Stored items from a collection
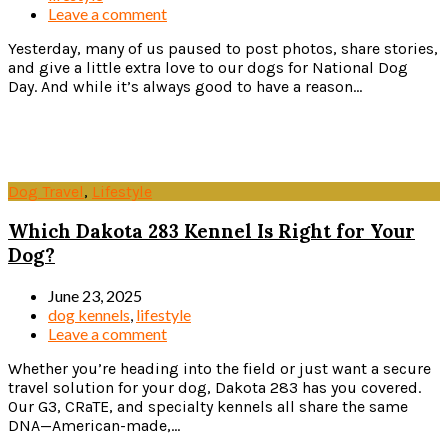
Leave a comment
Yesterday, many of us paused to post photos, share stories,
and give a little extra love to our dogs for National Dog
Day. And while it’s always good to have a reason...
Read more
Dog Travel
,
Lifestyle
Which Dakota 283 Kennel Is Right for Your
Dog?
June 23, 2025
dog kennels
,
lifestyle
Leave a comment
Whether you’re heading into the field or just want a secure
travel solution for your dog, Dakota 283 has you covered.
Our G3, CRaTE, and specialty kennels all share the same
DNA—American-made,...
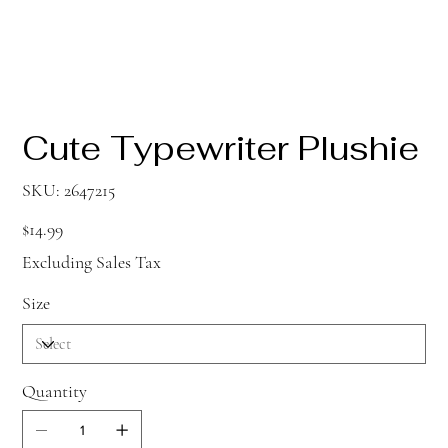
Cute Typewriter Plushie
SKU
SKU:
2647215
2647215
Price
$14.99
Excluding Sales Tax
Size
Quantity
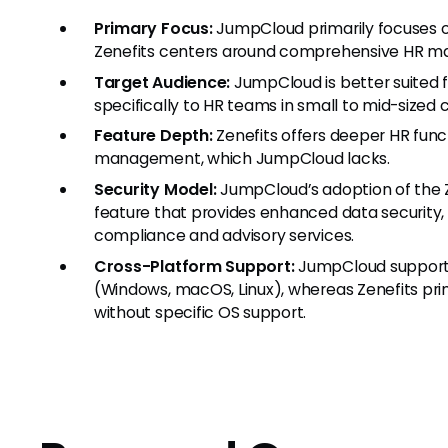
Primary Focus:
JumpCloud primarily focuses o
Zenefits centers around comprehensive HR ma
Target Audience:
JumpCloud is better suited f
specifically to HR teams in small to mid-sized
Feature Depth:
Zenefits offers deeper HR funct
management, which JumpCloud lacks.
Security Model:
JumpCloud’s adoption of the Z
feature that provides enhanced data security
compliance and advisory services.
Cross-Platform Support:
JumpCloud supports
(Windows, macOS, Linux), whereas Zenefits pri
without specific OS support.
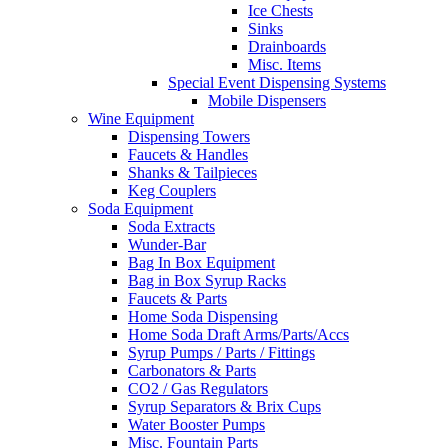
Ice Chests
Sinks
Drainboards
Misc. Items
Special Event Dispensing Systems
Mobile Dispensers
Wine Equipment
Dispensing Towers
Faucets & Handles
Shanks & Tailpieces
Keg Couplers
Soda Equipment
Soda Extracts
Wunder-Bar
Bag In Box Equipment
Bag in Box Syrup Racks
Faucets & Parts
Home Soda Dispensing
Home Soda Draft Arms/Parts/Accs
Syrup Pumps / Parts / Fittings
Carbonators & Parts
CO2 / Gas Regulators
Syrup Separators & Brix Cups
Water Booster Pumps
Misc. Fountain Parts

--

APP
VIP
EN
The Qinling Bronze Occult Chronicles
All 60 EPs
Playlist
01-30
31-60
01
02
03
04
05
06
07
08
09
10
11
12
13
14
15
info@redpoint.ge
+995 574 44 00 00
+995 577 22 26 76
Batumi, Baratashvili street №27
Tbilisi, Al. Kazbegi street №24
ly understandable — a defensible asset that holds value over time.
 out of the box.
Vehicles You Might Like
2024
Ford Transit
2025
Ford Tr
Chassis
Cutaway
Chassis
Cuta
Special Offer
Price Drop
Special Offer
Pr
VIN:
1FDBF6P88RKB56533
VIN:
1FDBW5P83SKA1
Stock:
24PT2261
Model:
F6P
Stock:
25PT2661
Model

---

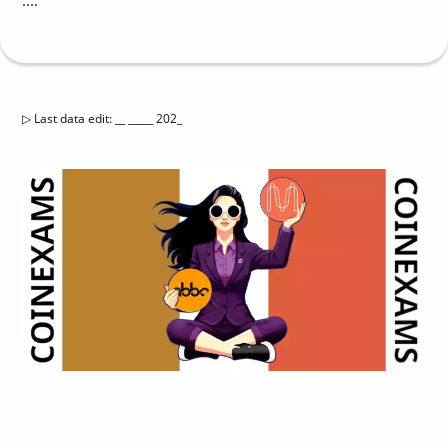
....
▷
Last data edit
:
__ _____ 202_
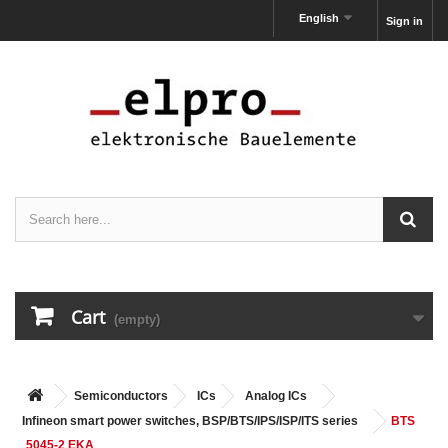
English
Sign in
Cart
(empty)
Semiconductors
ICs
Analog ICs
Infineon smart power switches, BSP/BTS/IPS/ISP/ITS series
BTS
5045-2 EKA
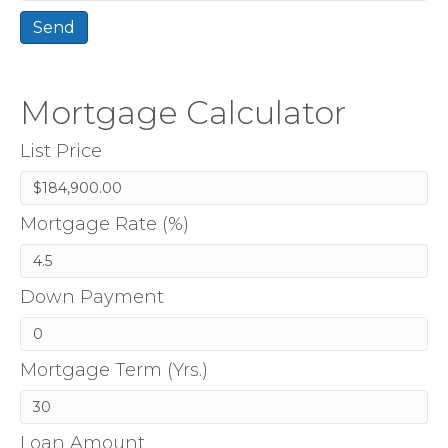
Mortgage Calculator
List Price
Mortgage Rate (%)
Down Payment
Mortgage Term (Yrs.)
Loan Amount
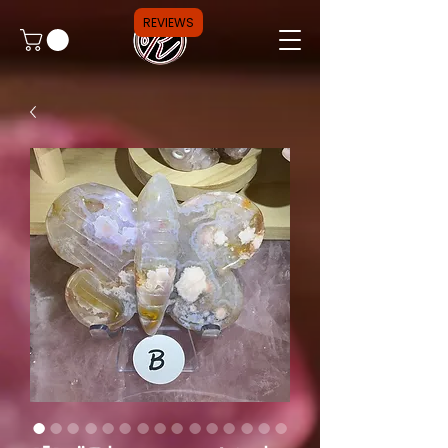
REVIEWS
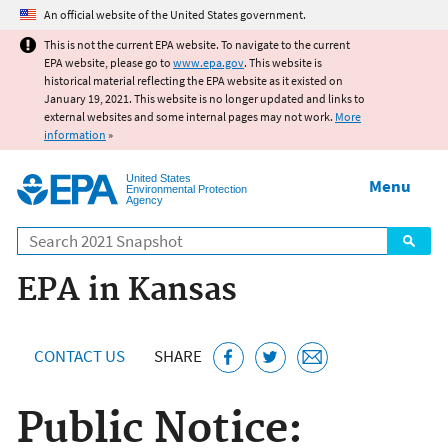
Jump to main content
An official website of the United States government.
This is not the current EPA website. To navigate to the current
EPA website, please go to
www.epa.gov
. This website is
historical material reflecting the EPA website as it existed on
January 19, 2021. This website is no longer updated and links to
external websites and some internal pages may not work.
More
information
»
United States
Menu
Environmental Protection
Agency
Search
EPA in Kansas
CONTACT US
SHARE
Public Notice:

What you are asked to do:
Work out how many lines of the data include the word "Parts", and write that number alone.

Answer to this task:
5